■ **Entries supplied**:
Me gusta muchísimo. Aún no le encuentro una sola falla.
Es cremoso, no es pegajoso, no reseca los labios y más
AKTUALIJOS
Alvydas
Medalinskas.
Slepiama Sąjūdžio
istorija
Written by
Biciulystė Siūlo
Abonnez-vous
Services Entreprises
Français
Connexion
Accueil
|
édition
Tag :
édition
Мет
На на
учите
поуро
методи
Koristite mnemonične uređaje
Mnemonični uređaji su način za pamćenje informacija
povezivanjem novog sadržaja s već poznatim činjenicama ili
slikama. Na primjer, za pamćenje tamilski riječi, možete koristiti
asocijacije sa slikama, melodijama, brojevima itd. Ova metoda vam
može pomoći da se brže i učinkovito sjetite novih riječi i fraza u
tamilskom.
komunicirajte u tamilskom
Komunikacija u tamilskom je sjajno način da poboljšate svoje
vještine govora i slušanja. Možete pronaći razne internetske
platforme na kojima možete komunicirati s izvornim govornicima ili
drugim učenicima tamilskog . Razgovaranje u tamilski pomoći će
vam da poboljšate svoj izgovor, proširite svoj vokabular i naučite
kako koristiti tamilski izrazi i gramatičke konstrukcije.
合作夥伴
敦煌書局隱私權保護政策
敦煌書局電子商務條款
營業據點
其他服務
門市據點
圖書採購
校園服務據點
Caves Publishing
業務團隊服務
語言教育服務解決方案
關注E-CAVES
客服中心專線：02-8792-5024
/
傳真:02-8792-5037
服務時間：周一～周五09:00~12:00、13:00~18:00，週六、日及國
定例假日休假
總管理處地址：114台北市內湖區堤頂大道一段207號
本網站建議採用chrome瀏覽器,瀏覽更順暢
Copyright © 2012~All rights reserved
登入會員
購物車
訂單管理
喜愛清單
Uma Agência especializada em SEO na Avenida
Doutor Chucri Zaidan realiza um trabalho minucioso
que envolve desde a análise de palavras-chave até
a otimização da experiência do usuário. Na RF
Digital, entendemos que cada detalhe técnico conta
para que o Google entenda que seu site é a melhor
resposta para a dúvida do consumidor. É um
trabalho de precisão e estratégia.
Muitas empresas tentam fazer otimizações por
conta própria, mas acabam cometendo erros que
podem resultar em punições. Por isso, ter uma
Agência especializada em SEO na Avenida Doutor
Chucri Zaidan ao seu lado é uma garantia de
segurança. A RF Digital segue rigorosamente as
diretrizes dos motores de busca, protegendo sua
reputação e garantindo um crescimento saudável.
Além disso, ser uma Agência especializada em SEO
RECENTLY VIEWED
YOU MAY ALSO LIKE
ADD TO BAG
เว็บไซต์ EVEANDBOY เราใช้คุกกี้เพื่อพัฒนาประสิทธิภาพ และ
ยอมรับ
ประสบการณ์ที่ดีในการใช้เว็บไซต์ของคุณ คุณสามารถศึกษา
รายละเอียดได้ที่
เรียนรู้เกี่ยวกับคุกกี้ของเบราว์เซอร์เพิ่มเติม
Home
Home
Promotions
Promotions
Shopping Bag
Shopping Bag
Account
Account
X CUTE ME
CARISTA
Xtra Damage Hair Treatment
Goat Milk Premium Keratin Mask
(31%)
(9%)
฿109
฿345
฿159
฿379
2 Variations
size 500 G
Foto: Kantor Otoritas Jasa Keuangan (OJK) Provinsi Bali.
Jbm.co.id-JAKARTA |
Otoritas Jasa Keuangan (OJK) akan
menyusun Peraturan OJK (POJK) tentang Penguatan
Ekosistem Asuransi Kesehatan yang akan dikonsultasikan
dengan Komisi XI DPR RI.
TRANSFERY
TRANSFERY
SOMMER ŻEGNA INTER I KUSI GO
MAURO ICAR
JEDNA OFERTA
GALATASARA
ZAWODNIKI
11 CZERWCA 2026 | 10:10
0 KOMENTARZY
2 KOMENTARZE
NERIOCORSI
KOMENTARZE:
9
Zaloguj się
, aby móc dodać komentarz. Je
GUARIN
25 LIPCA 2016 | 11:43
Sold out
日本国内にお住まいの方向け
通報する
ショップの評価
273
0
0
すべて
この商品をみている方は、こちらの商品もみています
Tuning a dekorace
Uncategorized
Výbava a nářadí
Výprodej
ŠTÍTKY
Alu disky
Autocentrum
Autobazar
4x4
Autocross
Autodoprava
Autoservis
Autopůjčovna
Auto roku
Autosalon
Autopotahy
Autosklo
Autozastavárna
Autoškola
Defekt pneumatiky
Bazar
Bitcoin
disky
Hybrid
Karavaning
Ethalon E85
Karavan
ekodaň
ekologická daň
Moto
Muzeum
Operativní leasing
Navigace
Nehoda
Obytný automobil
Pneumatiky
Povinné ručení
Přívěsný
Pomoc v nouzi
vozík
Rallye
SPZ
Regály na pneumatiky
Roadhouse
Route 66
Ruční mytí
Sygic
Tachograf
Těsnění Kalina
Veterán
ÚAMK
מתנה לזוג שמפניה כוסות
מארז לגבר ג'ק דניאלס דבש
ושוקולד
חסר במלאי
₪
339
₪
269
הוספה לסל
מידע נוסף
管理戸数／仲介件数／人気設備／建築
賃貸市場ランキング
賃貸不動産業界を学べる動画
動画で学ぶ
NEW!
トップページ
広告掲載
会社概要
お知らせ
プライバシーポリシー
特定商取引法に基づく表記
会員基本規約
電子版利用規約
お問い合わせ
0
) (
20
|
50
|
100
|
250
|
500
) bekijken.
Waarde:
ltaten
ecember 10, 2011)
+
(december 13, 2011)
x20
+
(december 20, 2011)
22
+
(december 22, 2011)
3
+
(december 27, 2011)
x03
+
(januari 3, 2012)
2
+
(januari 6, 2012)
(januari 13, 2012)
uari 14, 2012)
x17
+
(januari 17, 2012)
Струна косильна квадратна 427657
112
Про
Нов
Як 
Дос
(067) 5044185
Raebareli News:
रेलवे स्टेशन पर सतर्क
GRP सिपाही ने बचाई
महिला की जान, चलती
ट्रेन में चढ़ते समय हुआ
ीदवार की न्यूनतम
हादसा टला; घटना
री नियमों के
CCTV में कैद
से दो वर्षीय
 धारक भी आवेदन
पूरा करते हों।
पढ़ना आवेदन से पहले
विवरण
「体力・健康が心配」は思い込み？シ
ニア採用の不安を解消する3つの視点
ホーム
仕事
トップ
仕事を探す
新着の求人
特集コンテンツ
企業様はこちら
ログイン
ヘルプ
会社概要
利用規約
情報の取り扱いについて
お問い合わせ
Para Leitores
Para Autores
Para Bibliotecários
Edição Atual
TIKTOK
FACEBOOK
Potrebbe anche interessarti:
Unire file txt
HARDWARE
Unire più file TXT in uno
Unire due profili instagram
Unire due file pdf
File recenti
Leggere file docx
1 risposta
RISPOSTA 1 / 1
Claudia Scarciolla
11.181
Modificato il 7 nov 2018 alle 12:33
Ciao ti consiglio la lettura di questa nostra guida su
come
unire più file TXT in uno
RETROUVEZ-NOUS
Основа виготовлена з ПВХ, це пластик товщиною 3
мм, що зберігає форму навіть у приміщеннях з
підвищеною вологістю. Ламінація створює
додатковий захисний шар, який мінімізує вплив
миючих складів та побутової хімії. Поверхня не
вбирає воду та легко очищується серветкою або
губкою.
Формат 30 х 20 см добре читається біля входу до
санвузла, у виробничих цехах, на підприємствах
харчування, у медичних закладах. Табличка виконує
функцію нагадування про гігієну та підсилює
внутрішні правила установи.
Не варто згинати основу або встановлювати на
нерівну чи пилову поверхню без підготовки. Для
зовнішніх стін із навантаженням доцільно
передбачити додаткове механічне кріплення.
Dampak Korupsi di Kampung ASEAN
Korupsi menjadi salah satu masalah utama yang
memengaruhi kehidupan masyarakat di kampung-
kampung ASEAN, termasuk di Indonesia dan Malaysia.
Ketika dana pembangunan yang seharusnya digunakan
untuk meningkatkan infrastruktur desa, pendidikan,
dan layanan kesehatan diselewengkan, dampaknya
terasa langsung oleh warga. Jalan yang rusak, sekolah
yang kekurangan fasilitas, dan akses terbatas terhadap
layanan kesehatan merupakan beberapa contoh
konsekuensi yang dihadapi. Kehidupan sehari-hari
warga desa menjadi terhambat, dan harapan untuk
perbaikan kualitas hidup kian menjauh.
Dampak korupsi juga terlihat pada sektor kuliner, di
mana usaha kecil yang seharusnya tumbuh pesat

■ **What needs to be done**: Looking at the data above, return every line from the one with "(december 22, 2011)" down to the one with "Основа виготовлена з", exactly and inclusively.

■ **Answer to the exercise**:
(december 22, 2011)
3
+
(december 27, 2011)
x03
+
(januari 3, 2012)
2
+
(januari 6, 2012)
(januari 13, 2012)
uari 14, 2012)
x17
+
(januari 17, 2012)
Струна косильна квадратна 427657
112
Про
Нов
Як 
Дос
(067) 5044185
Raebareli News:
रेलवे स्टेशन पर सतर्क
GRP सिपाही ने बचाई
महिला की जान, चलती
ट्रेन में चढ़ते समय हुआ
ीदवार की न्यूनतम
हादसा टला; घटना
री नियमों के
CCTV में कैद
से दो वर्षीय
 धारक भी आवेदन
पूरा करते हों।
पढ़ना आवेदन से पहले
विवरण
「体力・健康が心配」は思い込み？シ
ニア採用の不安を解消する3つの視点
ホーム
仕事
トップ
仕事を探す
新着の求人
特集コンテンツ
企業様はこちら
ログイン
ヘルプ
会社概要
利用規約
情報の取り扱いについて
お問い合わせ
Para Leitores
Para Autores
Para Bibliotecários
Edição Atual
TIKTOK
FACEBOOK
Potrebbe anche interessarti:
Unire file txt
HARDWARE
Unire più file TXT in uno
Unire due profili instagram
Unire due file pdf
File recenti
Leggere file docx
1 risposta
RISPOSTA 1 / 1
Claudia Scarciolla
11.181
Modificato il 7 nov 2018 alle 12:33
Ciao ti consiglio la lettura di questa nostra guida su
come
unire più file TXT in uno
RETROUVEZ-NOUS
Основа виготовлена з ПВХ, це пластик товщиною 3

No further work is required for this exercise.